# ⚙️ Fault Tolerance (Checkpointing) in LangGraph

### 🧩 **Concept Overview**

**Fault tolerance** refers to the capability of a workflow to continue functioning even when unexpected errors occur during execution.  
In **LangGraph**, this is achieved using **checkpointing**, which allows the workflow to **save intermediate states** and **resume** from the last successful step instead of restarting completely.

### 🔍 **Key Idea**

- **Checkpoint:** A saved snapshot of the workflow’s current state, including node outputs and memory.  
- **Purpose:** Ensures that failures such as network issues, API timeouts, or LLM errors do not force a full rerun.  
- **In LangGraph:** Checkpointing is supported via built-in or external backends like memory, Redis, or Postgres.

### ⚙️ **How It Works**

1. **Workflow Execution Begins:**  
   The LangGraph workflow starts and begins executing its nodes in sequence or parallel.

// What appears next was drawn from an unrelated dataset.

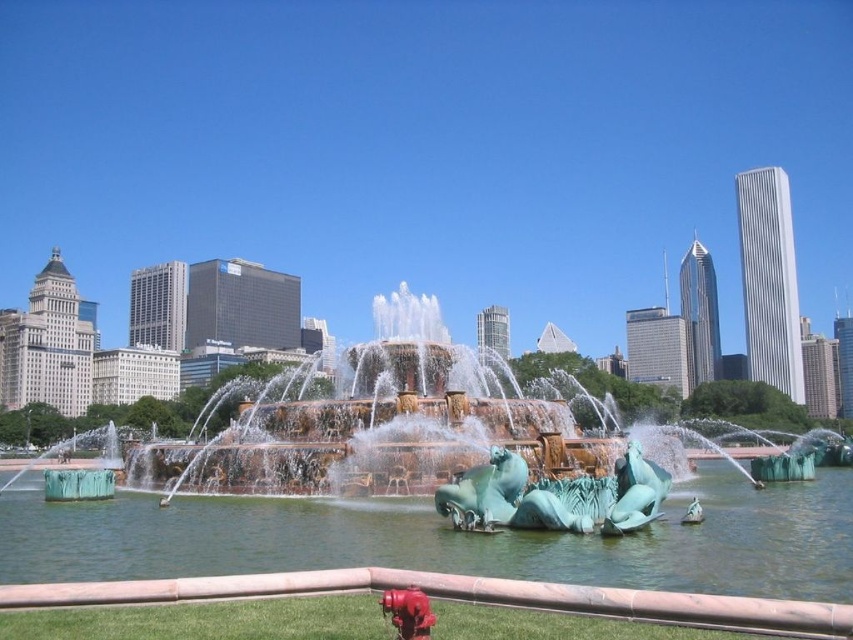 You are standing in the urban scene looking at the fountain and the city skyline. There are two points marked in the image. Which point is closer to you, point [831,588] or point [402,600]?

Point [831,588] is further to the viewer than point [402,600]. Therefore, point [402,600] is closer to you.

2. **Checkpoint Creation:**  
   After each node successfully executes, a **checkpoint** (snapshot) of the current state is saved.  
   This includes:
   - Node outputs  
   - Current state variables  
   - Memory context  

3. **Failure Handling:**  
   If a failure occurs (e.g., API failure, network drop, or timeout), LangGraph stops execution.

4. **State Recovery:**  
   Upon restarting, LangGraph **retrieves the last saved checkpoint** and resumes execution from that exact node — skipping already completed steps.

5. **Completion:**  
   The workflow continues until it reaches the end state (`END`), preserving both progress and results.

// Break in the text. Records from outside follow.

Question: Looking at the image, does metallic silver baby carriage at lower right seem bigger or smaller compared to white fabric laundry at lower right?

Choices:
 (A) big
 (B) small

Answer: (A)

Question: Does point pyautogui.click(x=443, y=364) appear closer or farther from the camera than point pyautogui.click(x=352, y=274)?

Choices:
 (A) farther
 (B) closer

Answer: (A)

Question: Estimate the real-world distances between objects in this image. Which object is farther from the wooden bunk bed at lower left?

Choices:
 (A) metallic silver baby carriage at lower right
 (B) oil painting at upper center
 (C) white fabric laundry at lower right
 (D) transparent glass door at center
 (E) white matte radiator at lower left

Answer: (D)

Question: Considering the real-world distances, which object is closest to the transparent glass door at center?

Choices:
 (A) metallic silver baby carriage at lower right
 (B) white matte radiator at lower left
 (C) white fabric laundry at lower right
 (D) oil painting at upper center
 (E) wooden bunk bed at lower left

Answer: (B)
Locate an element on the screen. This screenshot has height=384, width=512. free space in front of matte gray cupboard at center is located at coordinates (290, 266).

### 💡 **Benefits of Checkpointing**

| Benefit | Description |
|----------|-------------|
| 🧠 **Resilience** | Enables the workflow to recover from runtime errors or interruptions. |
| 💰 **Cost Efficiency** | Avoids re-running expensive LLM nodes unnecessarily. |
| ⚡ **Performance** | Reduces total runtime by resuming from the last successful node. |
| 🧩 **Scalability** | Suitable for large, multi-step pipelines where failure risk is higher. |
| 🔁 **Continuity** | Maintains consistent state across retries and system restarts. |




### 🧠 **Example Use Case**

**Use Case: Product Data Processing Pipeline**

A company processes product descriptions using multiple LLM-based steps:

1. **Summarize** — Condenses the product data.  
2. **Translate** — Converts it into multiple languages.  
3. **Categorize** — Classifies the product into appropriate categories.  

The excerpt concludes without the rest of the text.